The adoption of artificial intelligence (AI) is accelerating, with many industries already using it in their business operations. It is playing an increasingly influential role in businesses and daily lives, providing decisions, recommendations, or predictions to people. However, AI has raised a range of concerns. Black box AI is one of them.
A lot of AI applications are carried out unexplainable and opaquely to humans, as if they are done in a black box. People cannot explain why AI arrives at a specific decision. This may entail a black box problem, which is about the trust and confidence in AI algorithm or decision making.
Take online bank loan as an example. AI is growing popular in processing online bank loans. Its automatic processing may lead to a refusal of a person’s application without offering clues as to why it has rejected the application.
According to a global PwC survey in 2017, 76% of CEOs are most concerned with the potential for bias and lack of transparency when it comes to AI adoption.
Some AI experts said the black box AI conundrum mostly arises from the way people train AI systems particularly in deep learning. Deep learning requires minimal human intervention as it learns through identifying patterns from the data and information it can access.
Problematic for finance & insurance sectors
“The problem of black box AI is in general quite serious, especially with the current deep learning trend,” said Andy Chun, the convener of artificial intelligence specialist group of the Hong Kong Computer Society, also the associate professor of the department of computer science at the City University of Hong Kong (CityU).
In Hong Kong, the finance and insurance industries are probably most likely to be affected by the black box AI problem according to Chun. These industries are increasingly using machine learning in fraud detection, investment advice, portfolio management, algorithmic trading, and loan or insurance underwriting. Bias might be resulted from machine learning or AI systems.
Machine learning learns from data, so it’s going to replicate any biases in the data set. “If the data models themselves contain biases then the results from AI machine learning will potentially also be biased,” he said.
“The black box AI phenomenon is particularly problematic for consumer facing applications,” Chun added. “For example, if a loan or insurance policy got rejected because of AI recommendations, the consumer would want to know why.” In these situations, humans have to involve in reviewing the AI algorithm or offering explanations to the consumer.
Echoing the same sentiment, Samson Tai, IBM Hong Kong’s distinguished engineer and CTO said, “Biases are arised mainly due to problems in data processes rather than training algorithms. It’s important to be aware of the issues of biases in data sets.”
Tai cited an example of training an image recognition system for identifying CEOs. If images of white, male CEOs are often used in the training data set, the system will likely associate CEOs with white men more strongly than black men or women.
Impact of GDPR
Chun added that the European Union’s General Data Protection Regulation (GDPR) will have a great impact to the black box AI problem. Some of the GDPR’s provisions such as the right to explanations and the right to be forgotten will pose a challenge to companies.
“If certain decisions are made by automated processing, including AI, that has legal implications, the data subject has a right to an explanation on the reasons and logic involved in making those decisions,” Chun said. “Obviously, this is problematic for ‘black box’ AI, as the name implies.”
GDPR also gives data subjects the right to be forgotten. They have the right to request a company to erase their own personal data from its systems. If those data were used in machine learning, Chun doubts whether removing just the raw data will be sufficient.
“If face recognition software already learned how to recognize a particular person, it is unclear how a ‘black box AI can ‘unlearn’ that face,” Chun said.

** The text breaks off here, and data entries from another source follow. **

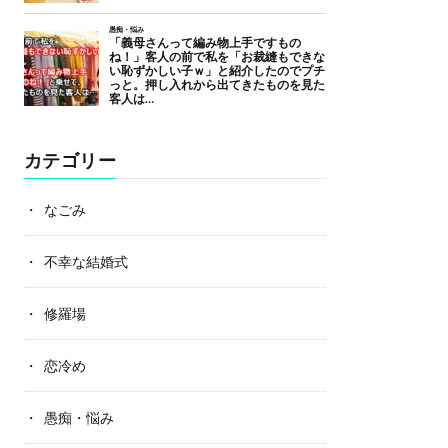
カテゴリー
なごみ
不幸な結婚式
修羅場
恋冷め
愚痴・悩み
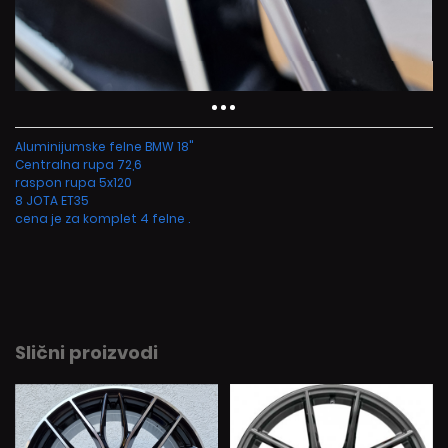
Aluminijumske felne BMW 18"
Centralna rupa 72,6
raspon rupa 5x120
8 JOTA ET35
cena je za komplet 4 felne .
Slični proizvodi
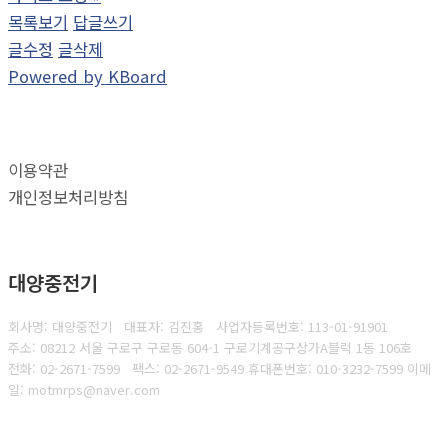
목록보기
답글쓰기
글수정
글삭제
Powered by KBoard
이용약관
개인정보처리방침
대양중전기
회사명: 대양중전기 대표자: 김진홍
사업자등록번호:
113-01-91901
주소: 08212 서울 구로구 구로동 604-1 구로기계공구상가A블럭 1동 106호
전화: 02-2671-7599
팩스:
02-2671-9549 휴대폰번호: 010-3232-7599 이메
일: motmrps@naver.com
Copyright © 2025 대양중전기. All rights reserved.
Created by
Yescall.com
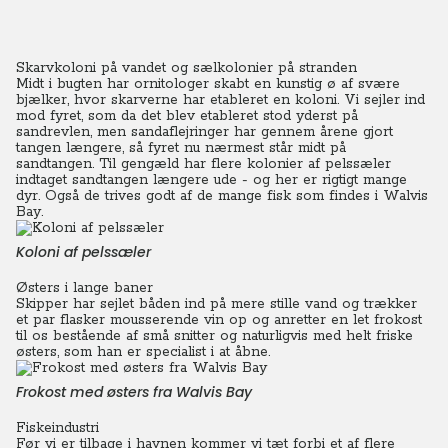
Skarvkoloni på vandet og sælkolonier på stranden
Midt i bugten har ornitologer skabt en kunstig ø af svære
bjælker, hvor skarverne har etableret en koloni. Vi sejler ind
mod fyret, som da det blev etableret stod yderst på
sandrevlen, men sandaflejringer har gennem årene gjort
tangen længere, så fyret nu nærmest står midt på
sandtangen.
Til gengæld har flere kolonier af pelssæler
indtaget sandtangen længere ude - og her er rigtigt mange
dyr. Også de trives godt af de mange fisk som findes i Walvis
Bay.
Koloni af pelssæler
Østers i lange baner
Skipper har sejlet båden ind på mere stille vand og trækker
et par flasker mousserende vin op og anretter en let frokost
til os bestående af små snitter og naturligvis med helt friske
østers, som han er specialist i at åbne.
Frokost med østers fra Walvis Bay
Fiskeindustri
Før vi er tilbage i havnen kommer vi tæt forbi et af flere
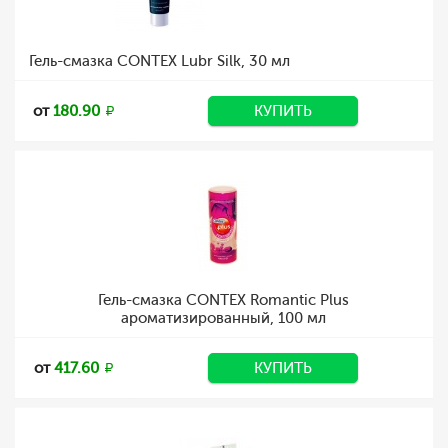
Гель-смазка CONTEX Lubr Silk, 30 мл
от
180.90
КУПИТЬ
Гель-смазка CONTEX Romantic Plus
ароматизированный, 100 мл
от
417.60
КУПИТЬ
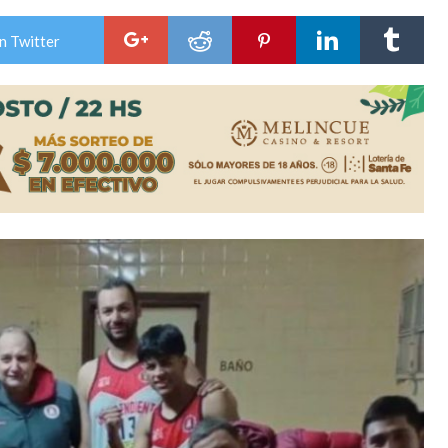
colección de golosinas para agasajar a los niños en su día
n Twitter
lausura con agenda confirmada y planteles renovados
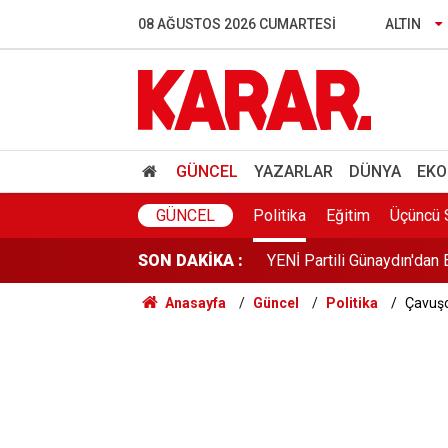
Meteoroloji ve AKOM alarm
08 AĞUSTOS 2026 CUMARTESI
ALTIN
İstanbul’un barajlarında do
Türkiye'den vize serbestisi
New York Times Türkiye’de
GÜNCEL
YAZARLAR
DÜNYA
EKO
YENİ Partili Günaydın'dan 
GÜNCEL
Politika
Eğitim
Üçüncü 
SON DAKİKA :
Uraloğlu duyurdu: Yeni YH
Anasayfa
Güncel
Politika
Çavuşo
RTÜK’ten ATV’ye 8 milyon 
YENİ Parti Manisa İl Başka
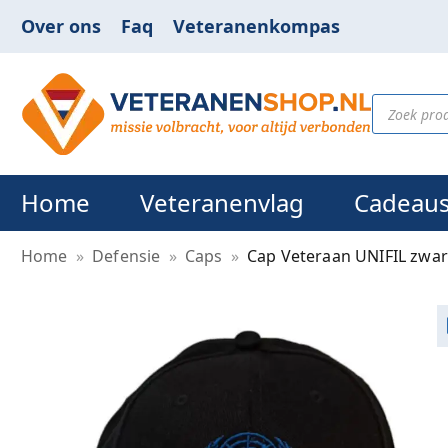
Over ons
Faq
Veteranenkompas
Home
Veteranenvlag
Cadeau
Home
»
Defensie
»
Caps
»
Cap Veteraan UNIFIL zwar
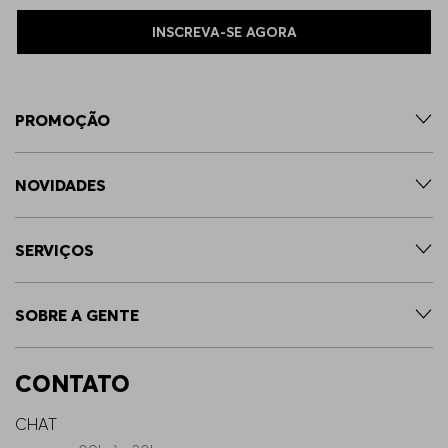
INSCREVA-SE AGORA
PROMOÇÃO
NOVIDADES
SERVIÇOS
SOBRE A GENTE
CONTATO
CHAT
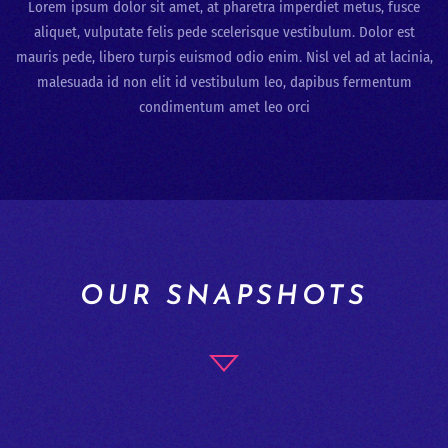
Lorem ipsum dolor sit amet, at pharetra imperdiet metus, fusce
aliquet, vulputate felis pede scelerisque vestibulum. Dolor est
mauris pede, libero turpis euismod odio enim. Nisl vel ad at lacinia,
malesuada id non elit id vestibulum leo, dapibus fermentum
condimentum amet leo orci
OUR SNAPSHOTS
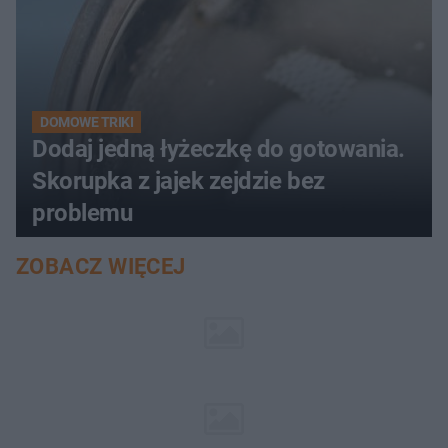
DOMOWE TRIKI
Dodaj jedną łyżeczkę do gotowania.
Skorupka z jajek zejdzie bez
problemu
ZOBACZ WIĘCEJ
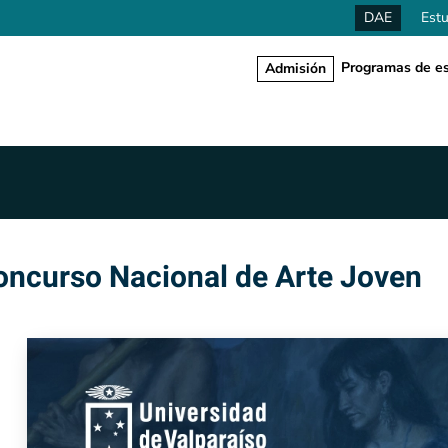
DAE
Estu
Programas de es
Admisión
oncurso Nacional de Arte Joven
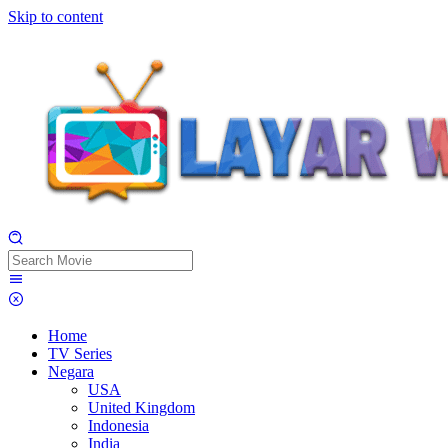
Skip to content
Home
TV Series
Negara
USA
United Kingdom
Indonesia
India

Industry experts provide advices on how enterprises can unleash AI potential while keeping it responsible and transparent.
“Technologies such as Explainable AI (EAI) will one day provide ways to generate explanations from different AI approaches,” said Chun. “However, most of that work is still in the research phase. This is particularly troubling for applications that make use of AI deep learning techniques.”
IBM has been working continuously to deliver AI services that are built responsibly, unbiased and explainable.
“It is necessary to enhance machine learning algorithms while making sure data are unbiased,” said Tai. “We are developing algorithms to address dataset biases. In the next four to five years, we expect to see more mature algorithms to minimize bias in data and AI models.”
PwC has developed a responsible AI framework that aims to help companies build trust and confidence in AI while unleashing its potentials. The framework provides a mechanism for companies to ensure effective monitoring and stewardship of AI outcomes.
For companies that use third-party tools or services to build their AI models, they have to be cautious to avoid bias while protecting data privacy.
“For companies that leverage third-party services, they have to assess whether those services are biased or not,” said Tai.
“If an organization is using third-party AI tools and libraries, it will need to make sure whether those tools and libraries provide features to support GDPR requirements,” said Chun.
Chun added, “Companies might consider using 'privacy preserving' approaches to AI processing and learning, where individual's personal data or identity need not be uploaded to the cloud for processing”.